Oltre a quelle di natura criminale, derivanti da comportamenti illeciti da parte di clienti, personale interno o fornitori esterni, vi sono anche quelle di natura operativa determinate dagli errori o inefficienze nei processi interni, certamente più numerose e impegnative per il loro contrasto.
Figura 1 – Le principali cause delle differenze inventariali
Fonte: Crime&tech, Università Cattolica del Sacro Cuore – Transcrime
Massima attenzione alle cause operative
«La maggior parte delle aziende – spiega Dugato – concentra l’attenzione sulla natura criminale delle differenze inventariali, con il coinvolgimento della sola security, mentre sono ancora poche le aziende per le quali la priorità sono le strategie di contrasto alle differenze di natura operativa».
Lo studio individua tre fronti di attacco: il miglioramento dell’anagrafica dei prodotti, come la corretta gestione dei multipack, e la corretta codifica di colli e prodotti in fase di ricevimento; il controllo sulle dispersioni di prodotto (rotture, prodotti scaduti, sfridi nella gastronomia e nelle carni); infine il miglioramento dei processi interni con la formazione del personale, il miglioramento del prodotto, il controllo sulla logistica.
Ed è proprio questa la direzione indicata anche da alcuni retailer, come Daniele Pitassi, responsabile audit Despar, secondo il quale il lavoro di squadra e il coinvolgimento di tutte le funzioni aziendali nella definizione di strategie condivise è un primo importante passo per affrontare la questione, con un particolare accento sulla formazione dei dipendenti e sui processi interni. «Ma bisogna che il top management sia il primo a esserne convinto – aggiunge Vincenzo Scarpulla, business accountant Gruppo Arena – perché il concetto di perdita di valore e di total loss deve diventare patrimonio comune in tutta l’azienda».
E l’emergenza Covid-19 ha generato una sensibile riduzione del fenomeno delle differenze inventariali di origine criminale, ma è stato rilevato un incremento dei casi di infedeltà interna, ma ha dimostrato, secondo Stefano Colombo, security manager Esselunga che non è solo un problema di security: «L’esperienza di questi ultimi mesi insegna che i rischi stanno cambiando e si spostano dal punto vendita all’online».
Un aiuto arriverà dalla tecnologia.

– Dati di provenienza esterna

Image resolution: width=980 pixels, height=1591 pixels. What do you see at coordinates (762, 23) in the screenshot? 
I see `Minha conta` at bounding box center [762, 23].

La radiofrequenza, per esempio, potrà aiutare a risolvere il problema delle differenze inventariali assicurando l’inventario continuo, la rilevazione delle rotture di stock, dei difetti dei packaging, l’individuazione delle date di scadenza, la tracciabilità del prodotto. E l’intelligenza artificiale potrà soccorrere nell’analisi dei dati contribuendo alla creazione di benchmark sempre più precisi.